Sendmail Pro and SendMail for NT are both built on the standards-based open source software Internet pioneer Eric Allman began developing nearly 20 years ago.

2 min read
The first line of commercial products from Internet pioneer Eric Allman's new private venture began shipping today.

Available today, Sendmail Pro and SendMail for NT are both built on the standards-based open source software Allman began developing nearly 20 years ago for exchanging email between a government network known as the ARPAnet and the computer system at the University of California at Berkeley.

In March, he launched a new company called Sendmail.

Today, Allman's noncommercial Sendmail software--which is free for any network administrator to copy, use, and modify--routes an estimated 75 percent of email on the Internet.

Sendmail Pro is built on the Sendmail software with targeted enhancements, services, and support targeted at the commercial market, including a browser-like interface and wizard for creating configuration files; Web-based graphical configuration tools for updating existing configurations; and antispam integration technology.

Sendmail for NT is actually a product built on the basic Sendmail open-source software by MetaInfo, which was acquired by Allman's company, the company said.

"We're keeping the core code the same," said Rich Guthe, vice president of marketing at Sendmail. But, "we know we had to provide ease of use enhancements and provide support for the product so it would be accepted by more users."
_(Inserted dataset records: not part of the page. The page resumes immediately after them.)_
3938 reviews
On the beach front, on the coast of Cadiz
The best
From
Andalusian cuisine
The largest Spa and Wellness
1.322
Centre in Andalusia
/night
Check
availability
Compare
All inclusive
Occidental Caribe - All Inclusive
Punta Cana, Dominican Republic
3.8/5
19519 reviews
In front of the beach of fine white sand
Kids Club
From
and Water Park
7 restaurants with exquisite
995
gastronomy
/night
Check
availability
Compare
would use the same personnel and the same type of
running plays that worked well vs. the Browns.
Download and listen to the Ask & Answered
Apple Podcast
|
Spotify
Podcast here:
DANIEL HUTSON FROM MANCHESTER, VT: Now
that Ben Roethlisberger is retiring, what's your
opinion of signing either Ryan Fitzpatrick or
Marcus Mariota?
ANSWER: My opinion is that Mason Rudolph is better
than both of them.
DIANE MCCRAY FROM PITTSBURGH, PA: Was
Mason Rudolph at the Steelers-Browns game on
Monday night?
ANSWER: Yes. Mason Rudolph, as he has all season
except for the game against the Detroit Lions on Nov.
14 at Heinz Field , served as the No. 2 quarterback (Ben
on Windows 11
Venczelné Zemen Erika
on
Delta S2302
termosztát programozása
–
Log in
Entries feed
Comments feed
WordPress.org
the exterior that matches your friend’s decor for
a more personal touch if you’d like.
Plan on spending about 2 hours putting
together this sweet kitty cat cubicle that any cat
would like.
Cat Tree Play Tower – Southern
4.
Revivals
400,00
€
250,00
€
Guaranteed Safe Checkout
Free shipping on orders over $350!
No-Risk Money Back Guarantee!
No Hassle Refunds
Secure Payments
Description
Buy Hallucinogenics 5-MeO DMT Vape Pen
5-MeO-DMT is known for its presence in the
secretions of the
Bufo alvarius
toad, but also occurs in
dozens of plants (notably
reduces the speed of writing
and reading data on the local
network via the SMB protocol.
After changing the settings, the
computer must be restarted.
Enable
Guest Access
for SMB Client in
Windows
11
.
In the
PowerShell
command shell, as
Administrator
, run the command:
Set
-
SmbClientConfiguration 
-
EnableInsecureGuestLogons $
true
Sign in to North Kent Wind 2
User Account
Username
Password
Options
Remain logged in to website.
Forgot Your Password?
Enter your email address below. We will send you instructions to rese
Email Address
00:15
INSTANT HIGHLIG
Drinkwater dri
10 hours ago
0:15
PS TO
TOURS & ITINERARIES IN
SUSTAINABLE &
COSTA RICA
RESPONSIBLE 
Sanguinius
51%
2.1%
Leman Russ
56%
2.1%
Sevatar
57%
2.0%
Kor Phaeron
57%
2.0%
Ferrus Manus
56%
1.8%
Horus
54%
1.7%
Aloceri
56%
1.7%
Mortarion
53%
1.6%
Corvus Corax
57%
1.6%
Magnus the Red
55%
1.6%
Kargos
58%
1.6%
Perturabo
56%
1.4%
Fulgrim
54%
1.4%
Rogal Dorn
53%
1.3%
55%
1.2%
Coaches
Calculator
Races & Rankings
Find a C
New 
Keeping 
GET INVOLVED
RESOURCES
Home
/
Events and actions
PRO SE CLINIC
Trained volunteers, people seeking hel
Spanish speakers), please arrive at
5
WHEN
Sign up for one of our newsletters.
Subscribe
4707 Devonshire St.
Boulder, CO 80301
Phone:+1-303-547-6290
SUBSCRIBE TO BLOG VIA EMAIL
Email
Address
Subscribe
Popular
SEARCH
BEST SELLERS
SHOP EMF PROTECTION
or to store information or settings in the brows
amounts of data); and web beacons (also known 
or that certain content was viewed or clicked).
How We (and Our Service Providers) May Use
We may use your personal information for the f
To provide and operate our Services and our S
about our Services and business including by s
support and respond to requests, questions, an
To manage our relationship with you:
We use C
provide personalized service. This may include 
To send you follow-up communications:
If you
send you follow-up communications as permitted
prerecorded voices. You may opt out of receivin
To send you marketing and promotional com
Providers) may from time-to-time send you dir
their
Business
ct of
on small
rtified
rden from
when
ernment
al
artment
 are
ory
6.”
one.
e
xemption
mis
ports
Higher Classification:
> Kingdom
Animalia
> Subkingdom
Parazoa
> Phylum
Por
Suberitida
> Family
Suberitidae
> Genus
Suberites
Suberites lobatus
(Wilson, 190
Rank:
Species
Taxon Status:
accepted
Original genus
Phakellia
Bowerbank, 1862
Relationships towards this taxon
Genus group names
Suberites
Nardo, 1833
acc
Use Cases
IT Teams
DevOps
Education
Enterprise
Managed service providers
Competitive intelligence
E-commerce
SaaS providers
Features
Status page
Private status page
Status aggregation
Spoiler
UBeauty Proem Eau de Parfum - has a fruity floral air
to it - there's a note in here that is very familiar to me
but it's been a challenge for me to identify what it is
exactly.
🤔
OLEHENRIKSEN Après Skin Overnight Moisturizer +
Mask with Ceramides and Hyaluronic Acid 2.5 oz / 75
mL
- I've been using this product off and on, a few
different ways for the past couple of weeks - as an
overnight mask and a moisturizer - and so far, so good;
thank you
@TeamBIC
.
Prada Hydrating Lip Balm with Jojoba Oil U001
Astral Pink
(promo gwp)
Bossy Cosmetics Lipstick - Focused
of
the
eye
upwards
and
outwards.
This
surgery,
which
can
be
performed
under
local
Sendmail joins a host of other companies that are bridging the gap between freeware and commercial enterprise. In January, Netscape Communications said it would freely distribute the source code for its Communicator software suite. Caldera and Red Hat both have created moneymaking businesses distributing and supporting the open source operating system known as Linux.

The advantage to open source is that literally thousands of talented developers are free to collaborate on bug fixes, upgrades, and support for the product, saving a company precious in-house resources. A disadvantage to open source is that it often requires more expertise in installing and configuring the software on a particular machine, creating headaches and extra costs for businesses that want to use the programs.

Sendmail is looking to peddle its new product to ISPs. The commercial version will be available in a pretested, precompiled binary format, eliminating what many network administrators say is the arduous task of downloading the software off the Net and then customizing it to run on their particular systems.

"Many organizations are currently using Sendmail for delivering email over the Internet," said David Ferris, chief executive officer of Ferris Research. Up until now, the software has "been unsupported and difficult to use. We're telling our clients that it is well worth talking to Sendmail because there is technical support now in place and they have included so-called ease-of-use enhancements."

Sendmail will offer four levels of support and service for the new product, from a free 30-day warranty to a premium annual package, starting at $120,000.

Sendmail Pro is priced at $1,298 for a single processor, unlimited user license, while Sendmail for NT's pricing starts at a 10-user license for $495, a 50-user license for $998, and an unlimited license for $1,298.